▸ Work order: The required output is the line containing "contentment and positive emotions. Your" through the final line of the material below, printed exactly, with no other lines.

════════

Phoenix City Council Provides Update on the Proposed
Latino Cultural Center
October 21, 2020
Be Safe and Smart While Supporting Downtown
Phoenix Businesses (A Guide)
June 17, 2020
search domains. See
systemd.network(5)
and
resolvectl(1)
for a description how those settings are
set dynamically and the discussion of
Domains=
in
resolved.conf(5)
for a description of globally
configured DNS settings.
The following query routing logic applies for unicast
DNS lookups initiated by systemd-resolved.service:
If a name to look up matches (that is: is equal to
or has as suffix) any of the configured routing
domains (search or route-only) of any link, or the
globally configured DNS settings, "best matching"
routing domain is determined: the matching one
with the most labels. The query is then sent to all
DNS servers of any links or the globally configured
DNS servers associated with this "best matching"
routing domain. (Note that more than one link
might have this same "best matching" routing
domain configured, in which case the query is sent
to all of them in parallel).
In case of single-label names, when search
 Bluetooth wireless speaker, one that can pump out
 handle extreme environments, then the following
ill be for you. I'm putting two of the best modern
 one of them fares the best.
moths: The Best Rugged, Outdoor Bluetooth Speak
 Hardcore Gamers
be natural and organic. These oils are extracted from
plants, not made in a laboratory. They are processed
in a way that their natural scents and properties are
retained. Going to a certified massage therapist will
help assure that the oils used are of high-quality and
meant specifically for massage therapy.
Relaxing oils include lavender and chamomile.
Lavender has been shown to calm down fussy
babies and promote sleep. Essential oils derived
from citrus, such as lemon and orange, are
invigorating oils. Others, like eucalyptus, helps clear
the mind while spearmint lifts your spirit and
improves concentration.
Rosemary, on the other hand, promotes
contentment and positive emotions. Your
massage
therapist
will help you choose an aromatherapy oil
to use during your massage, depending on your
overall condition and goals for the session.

════════

▸ Reply to the exercise:
contentment and positive emotions. Your
massage
therapist
will help you choose an aromatherapy oil
to use during your massage, depending on your
overall condition and goals for the session.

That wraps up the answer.